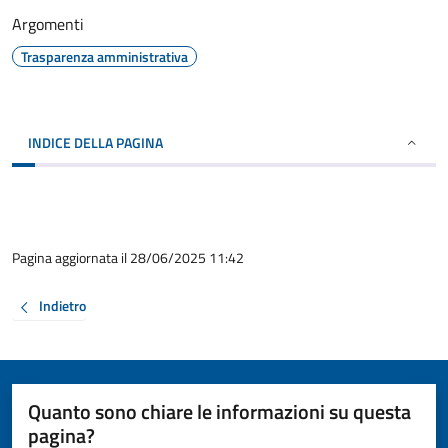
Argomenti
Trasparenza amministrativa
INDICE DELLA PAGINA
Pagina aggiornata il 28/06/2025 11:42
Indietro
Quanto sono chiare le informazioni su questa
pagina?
+ + +
With the pictures removed, please retype each record exactly.

Argomenti
Trasparenza amministrativa
INDICE DELLA PAGINA
Pagina aggiornata il 28/06/2025 11:42
Indietro
Quanto sono chiare le informazioni su questa
pagina?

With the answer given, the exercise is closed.